I scorn all polls except those that support my views. According to this week's Pew Research poll about the FCC plan (to break the ownership barrier and permit media crossover), "By roughly 10 to 1 (70 percent-6 percent), those who have heard a lot about the rules change say its impact will be negative." Nearly half of those polled had heard about this issue, despite conflicted media coverage.

This growing grass-roots grumbling against gigantism is getting through to legislators ordinarily cowed by network-owned station managers or wowed by big-media campaign contributions. Unfortunately, the any-merger-goes FCC chairman, Michael Powell, has derided objections to his diktat as "garbage," and the White House strategist Karl Rove dismisses the depth of voter resentment that Democrats will be able to exploit next year.

Catch the way the liberal Rep. David Obey of Wisconsin, who put forward the appropriations measure that passed Wednesday, reaches out to social conservatives. He complained about the way prime-time network programming forced local affiliates to air film of Victoria's Secret models in their less-than-full regalia, a sight he does not consider suitable for his 7-year-old. Obey & Co. is stealing traditionalist Republican clothes, scanties and all, and many GOP candidates don't want to offend a core constituency.

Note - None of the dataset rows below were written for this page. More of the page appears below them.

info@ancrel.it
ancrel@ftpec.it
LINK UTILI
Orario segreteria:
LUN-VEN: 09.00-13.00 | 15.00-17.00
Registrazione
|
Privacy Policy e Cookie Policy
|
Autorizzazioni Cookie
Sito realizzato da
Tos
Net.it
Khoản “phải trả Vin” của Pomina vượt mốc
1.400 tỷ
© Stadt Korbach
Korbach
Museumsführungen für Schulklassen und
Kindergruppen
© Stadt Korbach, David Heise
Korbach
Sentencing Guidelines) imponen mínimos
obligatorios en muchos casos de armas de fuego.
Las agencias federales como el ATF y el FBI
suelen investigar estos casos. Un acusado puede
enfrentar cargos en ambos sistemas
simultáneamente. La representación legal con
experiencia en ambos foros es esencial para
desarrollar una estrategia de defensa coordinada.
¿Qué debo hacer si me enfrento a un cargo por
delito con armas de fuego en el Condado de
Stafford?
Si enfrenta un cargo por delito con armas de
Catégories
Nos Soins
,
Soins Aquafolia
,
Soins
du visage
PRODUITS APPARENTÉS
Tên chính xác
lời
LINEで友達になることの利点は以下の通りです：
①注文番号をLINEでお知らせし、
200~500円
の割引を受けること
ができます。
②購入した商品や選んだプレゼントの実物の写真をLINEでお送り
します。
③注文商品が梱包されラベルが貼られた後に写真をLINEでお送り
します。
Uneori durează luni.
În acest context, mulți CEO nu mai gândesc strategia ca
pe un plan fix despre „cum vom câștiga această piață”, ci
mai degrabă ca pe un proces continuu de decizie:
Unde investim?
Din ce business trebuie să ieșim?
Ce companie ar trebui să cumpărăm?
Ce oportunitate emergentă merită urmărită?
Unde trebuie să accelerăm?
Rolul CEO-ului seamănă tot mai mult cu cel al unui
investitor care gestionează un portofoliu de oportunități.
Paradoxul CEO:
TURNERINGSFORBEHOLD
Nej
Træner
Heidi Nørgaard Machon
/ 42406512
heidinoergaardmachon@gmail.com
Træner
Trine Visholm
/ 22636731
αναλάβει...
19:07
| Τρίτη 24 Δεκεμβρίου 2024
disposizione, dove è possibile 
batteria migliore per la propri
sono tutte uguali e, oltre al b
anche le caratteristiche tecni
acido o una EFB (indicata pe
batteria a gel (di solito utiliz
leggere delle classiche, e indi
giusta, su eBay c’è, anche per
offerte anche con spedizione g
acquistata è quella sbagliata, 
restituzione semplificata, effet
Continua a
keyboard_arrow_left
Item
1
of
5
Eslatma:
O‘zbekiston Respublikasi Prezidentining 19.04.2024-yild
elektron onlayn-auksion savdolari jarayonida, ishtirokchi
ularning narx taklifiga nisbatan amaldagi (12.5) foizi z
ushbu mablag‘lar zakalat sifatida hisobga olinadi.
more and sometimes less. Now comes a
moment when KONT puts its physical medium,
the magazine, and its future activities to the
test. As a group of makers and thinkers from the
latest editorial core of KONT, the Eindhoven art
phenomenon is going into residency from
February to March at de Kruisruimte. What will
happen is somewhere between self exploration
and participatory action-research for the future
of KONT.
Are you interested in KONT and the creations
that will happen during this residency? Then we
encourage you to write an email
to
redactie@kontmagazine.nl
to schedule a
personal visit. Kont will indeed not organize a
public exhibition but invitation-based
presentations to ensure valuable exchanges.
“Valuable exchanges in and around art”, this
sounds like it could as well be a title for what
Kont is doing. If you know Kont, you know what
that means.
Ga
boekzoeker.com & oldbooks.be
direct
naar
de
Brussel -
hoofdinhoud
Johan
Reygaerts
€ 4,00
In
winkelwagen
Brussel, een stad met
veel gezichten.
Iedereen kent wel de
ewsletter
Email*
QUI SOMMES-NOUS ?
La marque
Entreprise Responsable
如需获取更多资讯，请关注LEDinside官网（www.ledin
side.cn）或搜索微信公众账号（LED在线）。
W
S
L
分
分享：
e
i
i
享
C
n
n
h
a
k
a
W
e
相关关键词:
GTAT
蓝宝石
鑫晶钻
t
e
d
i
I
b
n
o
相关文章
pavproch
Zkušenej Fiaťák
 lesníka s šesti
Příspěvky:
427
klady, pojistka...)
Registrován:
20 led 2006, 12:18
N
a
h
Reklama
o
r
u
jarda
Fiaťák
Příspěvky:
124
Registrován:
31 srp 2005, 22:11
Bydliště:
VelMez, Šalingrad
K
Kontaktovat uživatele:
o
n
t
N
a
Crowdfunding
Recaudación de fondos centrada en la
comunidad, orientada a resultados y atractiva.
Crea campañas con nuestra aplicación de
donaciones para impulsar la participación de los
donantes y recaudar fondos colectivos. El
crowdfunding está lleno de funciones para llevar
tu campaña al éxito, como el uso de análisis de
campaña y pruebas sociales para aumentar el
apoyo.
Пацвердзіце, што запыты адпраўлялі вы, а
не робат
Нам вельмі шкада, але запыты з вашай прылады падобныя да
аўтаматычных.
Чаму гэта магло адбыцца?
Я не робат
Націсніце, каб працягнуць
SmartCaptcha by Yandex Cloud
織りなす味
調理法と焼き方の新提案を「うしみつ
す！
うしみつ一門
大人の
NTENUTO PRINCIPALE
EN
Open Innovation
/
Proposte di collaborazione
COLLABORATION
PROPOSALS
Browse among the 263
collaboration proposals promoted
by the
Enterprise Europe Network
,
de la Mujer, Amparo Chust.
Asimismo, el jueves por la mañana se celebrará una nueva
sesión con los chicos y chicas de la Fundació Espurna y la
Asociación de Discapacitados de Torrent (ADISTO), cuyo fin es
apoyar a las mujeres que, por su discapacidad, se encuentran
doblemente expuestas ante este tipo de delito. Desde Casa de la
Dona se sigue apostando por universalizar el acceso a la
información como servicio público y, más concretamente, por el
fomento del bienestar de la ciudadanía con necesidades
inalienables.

Eco-cons as well as libertarians may snicker, but Republican Rep. Richard Burr of North Carolina observed that 26 independent NBC affiliates had recently exercised their right to refuse to telecast "Maxim's Hot 100." If independents are gobbled up with the FCC's blessing, more decisions affecting local mores will be made in Rockefeller Center. Is that what George Bush stands for?

Wednesday's victory in a House committee was only a skirmish about half the battle, and that only about delaying the funds for the FCC's misbegotten action by a year. Speaker Dennis Hastert could shoot it down in Rules, or block an embarrassing vote on the more comprehensive Burr rollback on the House floor.

But public opinion is on the march. Some in-house pollster should awaken President Bush to a bipartisan sleeper issue that could blindside him next year.